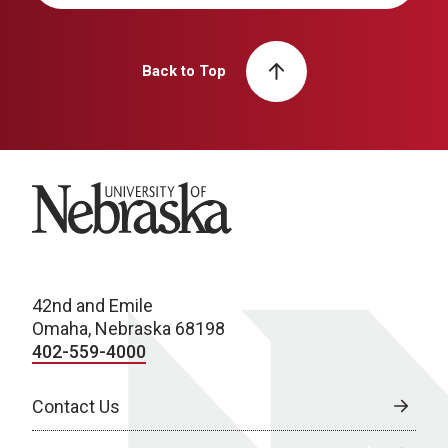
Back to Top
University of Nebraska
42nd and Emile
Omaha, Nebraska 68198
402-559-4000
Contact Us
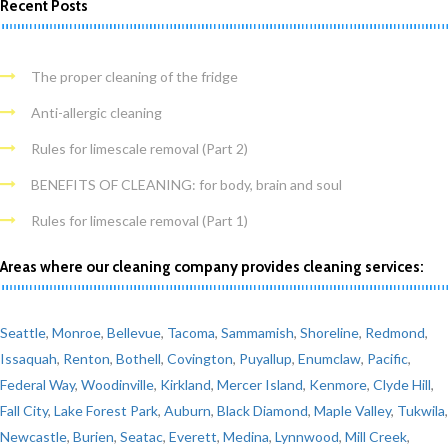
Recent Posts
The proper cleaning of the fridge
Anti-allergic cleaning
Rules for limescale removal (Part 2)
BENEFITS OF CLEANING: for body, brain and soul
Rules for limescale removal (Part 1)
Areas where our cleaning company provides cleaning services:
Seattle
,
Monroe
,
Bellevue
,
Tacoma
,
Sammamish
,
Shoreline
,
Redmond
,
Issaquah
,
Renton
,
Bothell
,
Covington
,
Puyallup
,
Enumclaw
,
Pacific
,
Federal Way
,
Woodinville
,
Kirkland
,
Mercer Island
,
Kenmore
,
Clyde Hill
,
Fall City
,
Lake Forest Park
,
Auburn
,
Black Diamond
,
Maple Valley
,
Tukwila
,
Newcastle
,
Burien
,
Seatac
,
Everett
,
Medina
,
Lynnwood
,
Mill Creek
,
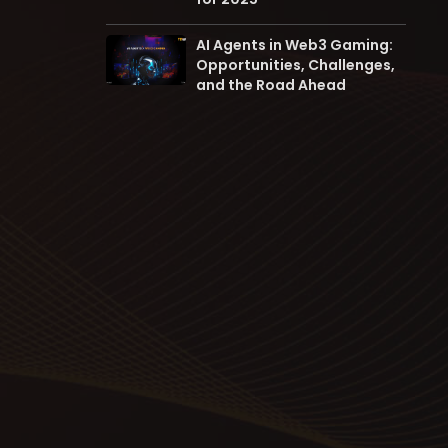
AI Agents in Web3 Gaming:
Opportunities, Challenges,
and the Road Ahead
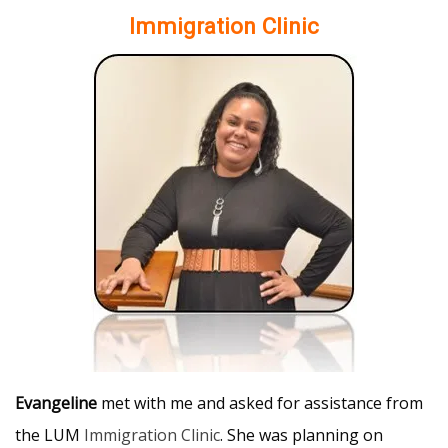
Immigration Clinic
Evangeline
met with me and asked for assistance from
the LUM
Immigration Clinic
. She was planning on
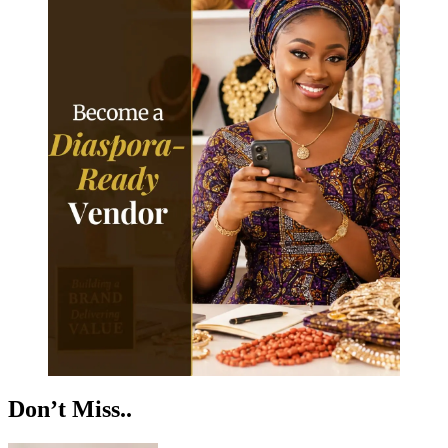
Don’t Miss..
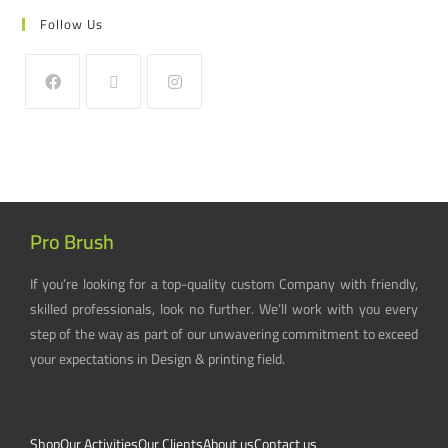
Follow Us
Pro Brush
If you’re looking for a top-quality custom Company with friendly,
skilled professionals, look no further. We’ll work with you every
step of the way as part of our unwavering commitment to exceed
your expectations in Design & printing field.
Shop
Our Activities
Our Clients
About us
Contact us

### Exercise directions
When a line in the entries above contains "limescale", count it; please answer with the number only.

### Task solution
2